§ **EXERCISE DETAILS**
Make a verbatim copy of the records; pictures stay out.

§ **DATA TO USE**
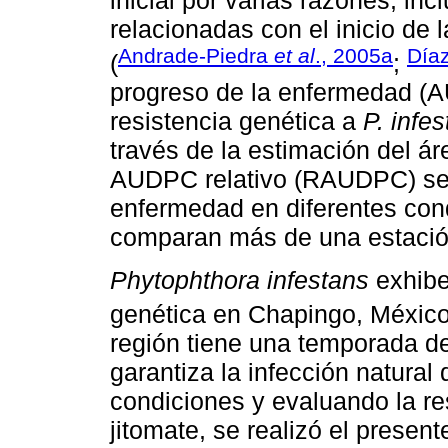
inicial por varias razones, inc
relacionadas con el inicio de 
Andrade-Piedra
et al
., 2005a
Día
(
;
progreso de la enfermedad (A
resistencia genética a
P. infe
través de la estimación del áre
AUDPC relativo (RAUDPC) se 
enfermedad en diferentes con
comparan más de una estació
Phytophthora infestans
exhibe
genética en Chapingo, México
región tiene una temporada de
garantiza la infección natural 
condiciones y evaluando la re
jitomate, se realizó el present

§ **OUTPUT FOR THIS EXERCISE**
inicial por varias razones, inc
relacionadas con el inicio de 
Andrade-Piedra
et al
., 2005a
Día
(
;
progreso de la enfermedad (A
resistencia genética a
P. infe
través de la estimación del áre
AUDPC relativo (RAUDPC) se 
enfermedad en diferentes con
comparan más de una estació
Phytophthora infestans
exhibe
genética en Chapingo, México
región tiene una temporada de
garantiza la infección natural 
condiciones y evaluando la re
jitomate, se realizó el present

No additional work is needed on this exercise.